Pop Music Under Your Spell Again

Photos Courtesy: Crooked Media; The New York Times; Forever Dog Podcasts; Jeff Kravitz/FilmMagic for Clusterfest/Getty Images; Amazon

No affair what you're into, there's a podcast out in that location that will capture your attention. From true criminal offense to video game history, the possibilities really are endless. But, fourth dimension and again, we detect ourselves drawn to podcasts that come at pop culture from unique angles.

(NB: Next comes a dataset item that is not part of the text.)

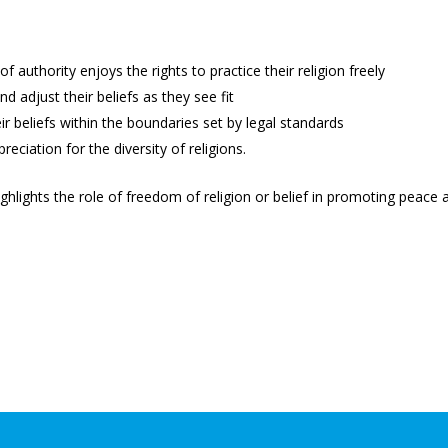
of authority enjoys the rights to practice their religion freely
d adjust their beliefs as they see fit
ir beliefs within the boundaries set by legal standards
reciation for the diversity of religions.
ghlights the role of freedom of religion or belief in promoting peace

These podcasts non only take lenses that are fresh and engaging, merely their hosts make you feel like y'all're in the room with them, listening in on a conversation. From amusement-focused comedy pods to incisive cultural critiques, insightful interviews and peak-notch investigative journalism, these pop-culture podcasts never fail to exist bright spots each and every week.

Proceed Information technology

If at that place's one podcast that mixes incisive political and cultural commentary with pop culture references and ever-Tweet-able quotes, information technology's Keep It, a show started a few years ago by writer Ira Madison Three. Overflowing Magazine describes the origin of the podcast's title best, noting that it'southward "named after a cheeky phrase Ira coined with his biggy Twitter presence, always in reference to some moving picture, book, collab, political candidate, human activity of artificial wokeness, or anything, actually, that he but doesn't have fourth dimension for and would rather not exist." Honestly, we can relate.

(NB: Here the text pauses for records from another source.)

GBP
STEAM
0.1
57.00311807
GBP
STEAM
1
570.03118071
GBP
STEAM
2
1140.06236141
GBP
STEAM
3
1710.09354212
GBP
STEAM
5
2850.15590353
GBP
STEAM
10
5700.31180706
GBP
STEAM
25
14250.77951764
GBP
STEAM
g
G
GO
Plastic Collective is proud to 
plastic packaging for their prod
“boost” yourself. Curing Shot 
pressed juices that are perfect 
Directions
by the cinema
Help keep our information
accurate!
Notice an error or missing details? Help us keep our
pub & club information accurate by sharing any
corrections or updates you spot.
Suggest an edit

Photo Courtesy: Crooked Media

What really elevates Go on It is the conversational energy its charismatic, witty, and consistently laugh-out-loud funny hosts bring to each episode. Joining Madison are pop culture-, Oscars- and Karen Carpenter-enthusiast Louis Virtel and comedian and Big Mouth writer Aida Osman, who just celebrated a year on the podcast in 2020. From insightful interviews with entertainment greats and truly relatable tangents to the correct accept on Shape of Water (2017), Keep It has it all.

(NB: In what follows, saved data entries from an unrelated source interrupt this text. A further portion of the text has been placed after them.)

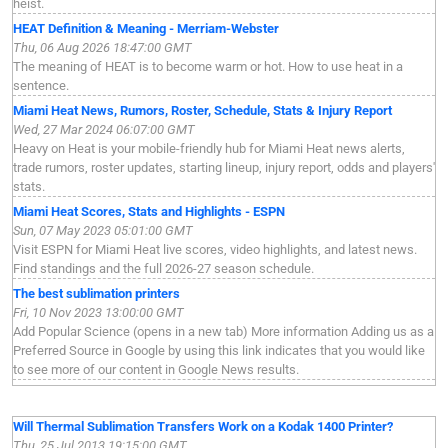
heist.
HEAT Definition & Meaning - Merriam-Webster
Thu, 06 Aug 2026 18:47:00 GMT
The meaning of HEAT is to become warm or hot. How to use heat in a
sentence.
Miami Heat News, Rumors, Roster, Schedule, Stats & Injury Report
Wed, 27 Mar 2024 06:07:00 GMT
Heavy on Heat is your mobile-friendly hub for Miami Heat news alerts,
trade rumors, roster updates, starting lineup, injury report, odds and players'
stats.
Miami Heat Scores, Stats and Highlights - ESPN
Sun, 07 May 2023 05:01:00 GMT
Visit ESPN for Miami Heat live scores, video highlights, and latest news.
Find standings and the full 2026-27 season schedule.
The best sublimation printers
Fri, 10 Nov 2023 13:00:00 GMT
Add Popular Science (opens in a new tab) More information Adding us as a
Preferred Source in Google by using this link indicates that you would like
to see more of our content in Google News results.
Will Thermal Sublimation Transfers Work on a Kodak 1400 Printer?
Thu, 25 Jul 2013 19:15:00 GMT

New York Times writer Sandra E. Garcia called the Back Outcome hosts' "encyclopedic memory of pop civilisation moments…a balm in trying times." Each episode, hosts Tracy Clayton, best known for hosting Netflix's Strong Blackness Legends, and Josh Gwynn, a Pineapple Street Studios producer, take a wait at some of the biggest badgering questions that crop up in pop culture history. For them, information technology'south all about investigating why certain moments stick — or why certain words, trends and moments became so pop — because "nostalgia is more than only a feeling."

Photo Courtesy: Pineapple Street Studios

In improver to the hosts' clear chemistry and a slate of slap-up guests, Back Upshot stands out because, unlike other popular civilization podcasts, it never centers a discussion on electric current entertainment offerings. Speaking to Garcia near the podcast's focus on cornball pop culture versus new releases, Gwynn noted that "At that place is a reason these moments stuck with u.s. and why they are so fundamental." In many means, pop culture shapes usa, simply it can too have the same calming effect as a hot cup of tea. And that kind of comfort was invaluable during a challenging twelvemonth like 2020.

Las Culturistas

If you're searching for pop culture consultants, await no further than Las Culturistas . Hosts Matt Rogers and Bowen Yang (of Saturday Night Live fame) traverse the wide globe of popular culture to find the things that have shaped united states of america — and them — virtually. That is, if Celine Dion'due south hit song "My Center Volition Go On" became a cultural touchstone for you or if you recollect where yous were when Kanye Due west interrupted Taylor Swift on phase, then Las Culturistas is for you.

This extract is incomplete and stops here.